Mumbai, 24 Jun (Commoditiescontrol): This week, sugar futures experienced moderate losses as Brazilian sugarcan processing gathered pace helped by dry weather conditions. On the other hand, the adverse weather conditions in key producing regions such as India, Thailand helped limit losses. Yet, the natural sweetener concluded the week to June 21st lower and failed to carry foward the positive momentum experienced in the previous week. Below-average monsoon rainfall in India and ongoing dry weather in Brazil have sparked market volatility, impacting both production and market sentiment.

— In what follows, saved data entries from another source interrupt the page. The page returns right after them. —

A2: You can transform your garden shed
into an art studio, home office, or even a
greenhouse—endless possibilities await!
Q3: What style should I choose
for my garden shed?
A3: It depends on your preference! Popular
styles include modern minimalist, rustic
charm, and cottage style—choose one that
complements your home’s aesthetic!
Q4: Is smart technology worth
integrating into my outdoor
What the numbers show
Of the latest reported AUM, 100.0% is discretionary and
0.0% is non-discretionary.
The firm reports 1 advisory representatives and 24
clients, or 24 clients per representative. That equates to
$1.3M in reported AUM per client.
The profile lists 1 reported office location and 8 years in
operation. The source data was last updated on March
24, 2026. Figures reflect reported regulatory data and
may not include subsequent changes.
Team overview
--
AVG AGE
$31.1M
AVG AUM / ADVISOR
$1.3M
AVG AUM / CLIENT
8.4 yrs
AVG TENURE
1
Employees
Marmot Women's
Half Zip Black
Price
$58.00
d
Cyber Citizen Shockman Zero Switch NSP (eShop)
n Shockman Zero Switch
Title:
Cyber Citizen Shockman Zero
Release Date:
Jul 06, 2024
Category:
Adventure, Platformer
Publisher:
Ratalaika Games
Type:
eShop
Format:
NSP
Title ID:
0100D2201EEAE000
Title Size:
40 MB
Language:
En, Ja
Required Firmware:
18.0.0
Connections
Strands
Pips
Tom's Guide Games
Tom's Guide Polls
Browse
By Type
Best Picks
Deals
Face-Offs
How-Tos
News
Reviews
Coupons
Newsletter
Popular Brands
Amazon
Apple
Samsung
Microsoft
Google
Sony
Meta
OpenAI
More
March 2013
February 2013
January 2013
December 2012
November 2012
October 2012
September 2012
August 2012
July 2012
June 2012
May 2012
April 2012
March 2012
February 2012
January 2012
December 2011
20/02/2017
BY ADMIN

ICE sugar futures posted moderate gains on Friday, prompted by below-normal monsoon rainfall in India, leading to short covering. The Indian Meteorological Department reported only 64.5 mm of rain in the first 18 days of June, compared to the long-term average of 80.6 mm. The July raw sugar contract rose by 0.08 cents, or 0.42%, to close at 18.97 cents per pound, despite ending the week 2.4% lower. This followed a 2.26% gain the previous week, marking a return to a losing streak on a weekly basis. In London, the August ICE white sugar contract increased by $5.50, or 1%, settling at $558.20 per metric ton. Dealers noted that the market remains within its recent range of 18 to 20 cents per pound.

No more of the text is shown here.